La plateforme est déjà lancée aux Etats-Unis – « en tant que principal marché mondial du vin en valeur » - et sera bientôt disponible au Royaume-Uni et au Canada ; d’autres marchés suivront. « La croissance du vin en ligne va continuer à s'accélérer », prédit son fondateur. « C'était une fatalité qui a été accélérée par le Covid. Je m'attends à ce que ce circuit connaisse une croissance et un niveau d’innovation phénoménaux au cours des dix prochaines années ».

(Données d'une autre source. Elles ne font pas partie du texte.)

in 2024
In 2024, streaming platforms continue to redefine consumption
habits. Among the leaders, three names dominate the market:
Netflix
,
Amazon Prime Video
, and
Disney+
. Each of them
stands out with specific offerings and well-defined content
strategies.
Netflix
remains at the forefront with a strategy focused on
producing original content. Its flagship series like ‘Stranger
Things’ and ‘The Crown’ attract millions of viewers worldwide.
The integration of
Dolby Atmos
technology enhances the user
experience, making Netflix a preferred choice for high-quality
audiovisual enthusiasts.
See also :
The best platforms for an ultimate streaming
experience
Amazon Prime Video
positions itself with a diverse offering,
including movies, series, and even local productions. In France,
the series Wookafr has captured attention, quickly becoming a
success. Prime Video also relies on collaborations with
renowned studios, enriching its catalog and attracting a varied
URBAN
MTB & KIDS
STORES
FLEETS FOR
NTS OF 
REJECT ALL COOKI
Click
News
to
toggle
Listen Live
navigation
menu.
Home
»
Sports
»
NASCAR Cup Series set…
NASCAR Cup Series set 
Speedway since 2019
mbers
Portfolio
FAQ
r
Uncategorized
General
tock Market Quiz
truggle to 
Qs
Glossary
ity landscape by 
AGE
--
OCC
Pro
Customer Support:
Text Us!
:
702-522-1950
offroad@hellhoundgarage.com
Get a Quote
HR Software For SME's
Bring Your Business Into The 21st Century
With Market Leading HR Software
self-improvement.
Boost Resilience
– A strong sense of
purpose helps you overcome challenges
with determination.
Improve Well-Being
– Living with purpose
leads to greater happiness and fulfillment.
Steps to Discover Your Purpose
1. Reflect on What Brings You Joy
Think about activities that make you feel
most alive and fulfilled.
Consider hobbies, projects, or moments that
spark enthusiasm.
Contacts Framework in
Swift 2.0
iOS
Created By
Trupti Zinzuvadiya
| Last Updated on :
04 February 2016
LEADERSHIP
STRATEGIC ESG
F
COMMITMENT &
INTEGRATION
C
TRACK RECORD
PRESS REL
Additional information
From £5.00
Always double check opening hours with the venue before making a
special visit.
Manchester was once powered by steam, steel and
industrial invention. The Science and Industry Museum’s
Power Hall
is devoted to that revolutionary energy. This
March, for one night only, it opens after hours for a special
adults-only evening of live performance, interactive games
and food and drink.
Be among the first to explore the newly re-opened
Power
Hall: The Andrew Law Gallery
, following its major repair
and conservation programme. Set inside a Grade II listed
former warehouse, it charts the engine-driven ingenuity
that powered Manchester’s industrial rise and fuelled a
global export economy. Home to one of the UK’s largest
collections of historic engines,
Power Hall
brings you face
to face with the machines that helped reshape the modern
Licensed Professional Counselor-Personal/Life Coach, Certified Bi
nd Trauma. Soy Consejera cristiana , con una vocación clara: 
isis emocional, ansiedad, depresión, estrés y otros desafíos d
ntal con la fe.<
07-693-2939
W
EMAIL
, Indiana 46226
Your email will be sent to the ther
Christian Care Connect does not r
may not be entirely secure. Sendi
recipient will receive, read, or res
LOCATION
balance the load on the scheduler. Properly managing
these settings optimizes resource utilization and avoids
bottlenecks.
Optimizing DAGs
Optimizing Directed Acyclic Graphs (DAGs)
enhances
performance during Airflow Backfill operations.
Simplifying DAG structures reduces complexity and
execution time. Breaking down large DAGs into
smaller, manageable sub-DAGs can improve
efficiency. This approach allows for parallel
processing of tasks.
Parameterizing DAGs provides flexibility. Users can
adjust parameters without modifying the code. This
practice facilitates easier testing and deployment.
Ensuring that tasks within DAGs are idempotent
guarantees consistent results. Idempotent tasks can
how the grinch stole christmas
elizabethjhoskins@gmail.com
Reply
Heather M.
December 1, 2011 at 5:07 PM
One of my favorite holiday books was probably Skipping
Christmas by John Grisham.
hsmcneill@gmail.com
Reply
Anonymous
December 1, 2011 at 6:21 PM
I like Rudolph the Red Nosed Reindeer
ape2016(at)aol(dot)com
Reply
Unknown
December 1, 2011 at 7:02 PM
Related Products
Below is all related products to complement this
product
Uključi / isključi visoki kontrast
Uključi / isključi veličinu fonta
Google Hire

D’après The IWSR, suite aux confinements successifs, les consommateurs se sont habitués à acheter des boissons alcooliques en ligne, ce qui a modifié leur façon d’aborder ce circuit. « Ils sont devenus plus enclins à expérimenter dans leur choix de produits, à commander de façon plus régulière et à monter en gamme, pour acheter des références plus chères et en série limitée », note l’analyste Guy Wolfe. L’élargissement du public acheteur, une envie renforcée d’obtenir plus de renseignements sur les produits qu’ils achètent et une plus grande curiosité, sont autant de traits qui caractérisent les acheteurs en ligne post-pandémie. « Les analyses d’audience montrent que les recherches focalisées sur "le moins cher" baissent tandis que celles portant sur "les meilleurs" augmentent », note Sam Simmons de la plateforme de commerce électronique Master of Malt.